Marginally Interesting: Command Line Interactive Machine Learning on the JVM. Part 2: JRuby and Scala

This is Part 2 of a series. Previous post is here.

In order to built an interactive environment like scipy on the JVM, we need the following basic ingredients:

an interactive shell and a simple enough scripting language to do some rapid prototyping.
a fast numeric and matrix library
a plotting tool

Concerning the matrix types, there exist a number of matrix libraries, both in pure Java and based on native code which provide the required functionality. See the pointers of the java-matrix-benchmark project, as well as my own jblas library.

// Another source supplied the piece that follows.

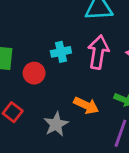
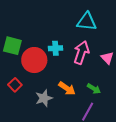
red circle: (34, 73) -> (34, 60), size x1.6

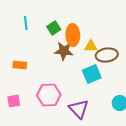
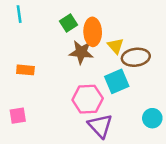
cyan line: (26, 23) -> (19, 14), moved
yellow triangle: (91, 46) -> (115, 46), turned 48
pink hexagon: (49, 95) -> (88, 99), moved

In this post, I’d like to concentrate on point 1. I’d like to discuss two alternatives which fit the requirements quite well. Which one you will take probably depends a lot on what you actually want to do, what you background is, and whether there are some libraries you are particularily interested in.

JRuby - dynamic scripting

JRuby is the reimplementation of the Ruby language in Java. Ruby is probably best known for the Ruby on Rails web framework, which completely changed the expectation for web frameworks through its simplicity. Ruby is a dynamically typed object-oriented scripting language similar to Python, meaning that you do not specify the types of your variables and whether an operation works or not is only checked when the program is actually run.

I prefer Ruby to Python on the JVM for two reasons: JRuby is a much more active project. Its main programmer, Charles Nutter, is incredibly productive. Jython on the other hand also seems pretty mature, but somehow lacks that extra drive. The other reason is that Ruby is more expressive, in particular on the command line. Not every Python expression can be reformatted on a single line, which is probably good for readability of source code, but becomes a problem when you’re trying things out at the command line.

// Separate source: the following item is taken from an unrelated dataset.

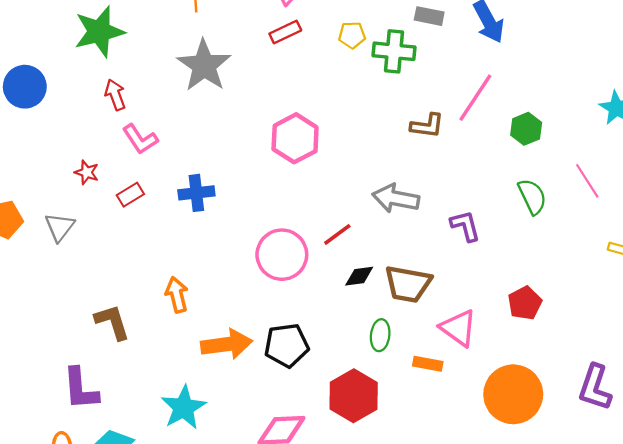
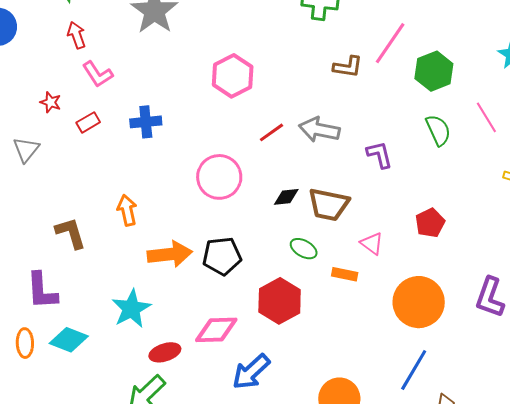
green hexagon: (526, 129) -> (434, 71), size x1.4
red line: (337, 234) -> (272, 132), moved
pink triangle: (458, 328) -> (372, 243), size x0.7
green ellipse: (380, 335) -> (304, 249), turned -68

One nice aspect of JRuby is that you can add methods to Java classes. That can be used to make Java classes more Ruby-like, or to add operators as syntactic sugar.

Finally, another very interesting aspect of JRuby is that it is closely tied to the Ruby community, which has its own pecularities, giving hardcore Java programmers a fresh new perspective, for example, on how to design APIs. Ruby projects generally tend to have a simpler interfaces (and unfortunately insufficient documentations, too), while Java APIs often force you to remember a few dozen classes to even do simple things.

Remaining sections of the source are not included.